---------- DATASET EXTRACT

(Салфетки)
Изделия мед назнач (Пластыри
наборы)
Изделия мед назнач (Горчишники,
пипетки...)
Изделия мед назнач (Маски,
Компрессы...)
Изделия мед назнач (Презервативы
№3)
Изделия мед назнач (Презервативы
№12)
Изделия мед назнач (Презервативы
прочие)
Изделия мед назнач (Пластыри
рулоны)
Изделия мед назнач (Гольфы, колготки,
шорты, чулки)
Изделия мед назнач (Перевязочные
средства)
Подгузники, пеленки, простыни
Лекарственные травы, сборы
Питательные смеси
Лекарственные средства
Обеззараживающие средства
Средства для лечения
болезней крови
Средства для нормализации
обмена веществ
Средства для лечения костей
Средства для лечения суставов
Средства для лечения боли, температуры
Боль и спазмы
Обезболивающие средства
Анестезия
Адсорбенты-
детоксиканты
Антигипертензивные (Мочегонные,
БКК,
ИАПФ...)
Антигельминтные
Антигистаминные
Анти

--------------------

### PROBLEM
Transcribe the listing above line for line, from the first line to the line containing "Обеззараживающие средства", inclusive, with no other lines.

### SOLUTION BELOW
(Салфетки)
Изделия мед назнач (Пластыри
наборы)
Изделия мед назнач (Горчишники,
пипетки...)
Изделия мед назнач (Маски,
Компрессы...)
Изделия мед назнач (Презервативы
№3)
Изделия мед назнач (Презервативы
№12)
Изделия мед назнач (Презервативы
прочие)
Изделия мед назнач (Пластыри
рулоны)
Изделия мед назнач (Гольфы, колготки,
шорты, чулки)
Изделия мед назнач (Перевязочные
средства)
Подгузники, пеленки, простыни
Лекарственные травы, сборы
Питательные смеси
Лекарственные средства
Обеззараживающие средства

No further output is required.